We have the data to tell us what care should look like for substance-use disorders. The least restrictive levels of care—intensive shorter-term outpatient programs, for instance—are actually the most cost-effective: An analysis of the Veterans Affairs alcohol inpatient treatment system found 28-day and 21-day programs yield similar results, but the 28-day program is much costlier. A 2006 study published in the Journal of Occupational Health Psychology found that people who receive personalized treatment—dedicated coaching, support and education—show significant improvement in measurements of physical and mental health.

Cigna is working with the American Society of Addiction Medicine to give patients the best possible care, based on scientific evidence, not a price tag. In the future, substance-use disorders will be viewed as chronic conditions that need to be managed for a lifetime, not treated sporadically. Treatment for substance-use disorders will include only what is proved to be effective and efficient—such as shorter-term outpatient programs, personalized care and education for individuals and their families. And standardized metrics of performance will ensure that treatment centers throughout the U.S. offer consistent and quality care.

For too long, we have viewed behavioral health as separate from physical health. In order to stop this epidemic, we need to treat substance-use disorders the same way we treat other chronic illnesses.

If evidence-based treatment and performance-based reimbursement are the gold standard for treating physical illness, we need the same approach for treating substance-use disorders.

How a Schedule I controlled substance may help fight drug cravings

FIFTEEN YEARS INTO A NATIONAL TREND of increasing overdose deaths, there is an imperative to develop better medications to treat addiction. Ibogaine, a chemical derived from the root bark of an African plant, may provide a key. In animals, a single dose of ibogaine decreases signs of opioid withdrawal and produces sustained reductions in the self-administration of heroin, morphine, cocaine, nicotine and alcohol. Effects in humans closely parallel these findings. Ibogaine is illegal in the U.S., where it has been classified as a hallucinogen since 1967, and unregulated but available in Canada and Mexico. New Zealand, South Africa and Brazil authorize the use of ibogaine by licensed medical practitioners.

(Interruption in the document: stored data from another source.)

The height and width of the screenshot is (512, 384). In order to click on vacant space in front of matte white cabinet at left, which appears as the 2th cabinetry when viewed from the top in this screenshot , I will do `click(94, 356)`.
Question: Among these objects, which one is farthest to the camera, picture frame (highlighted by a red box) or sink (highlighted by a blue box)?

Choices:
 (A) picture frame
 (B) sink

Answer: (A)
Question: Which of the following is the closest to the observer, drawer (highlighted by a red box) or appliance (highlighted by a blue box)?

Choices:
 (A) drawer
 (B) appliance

In 1990, Congress mandated the National Institutes of Health to develop medications to treat addiction. The NIH undertook a program of research on ibogaine in 1991, and developed a structurally similar and potentially safer ibogaine analogue known as 18-MC. But further development of 18-MC is stalled by lack of funding. The NIH now supports the development of medications to treat addiction with less than $100 million annually, while the cost of developing a single drug to final FDA approval can exceed $1 billion. In the private sector, pharmaceutical companies are avoiding new, disruptive pharmacological paradigms and opting for the lower-risk—and lower-cost—strategy of developing “me too” versions of approved drugs.

The need for a fundamentally new pharmacological treatment for addiction has never been more urgent. Policy aimed at the private sector needs to better incentivize the financial risk of innovation. Creative, high-risk research, neglected in the pharmaceutical sector, needs substantial public funding. Improving addiction treatment has a cost. The alternative, in human and economic terms, is extravagant. Dr. Kenneth Alper is professor of psychiatry and neurology at the New York University School of Medicine.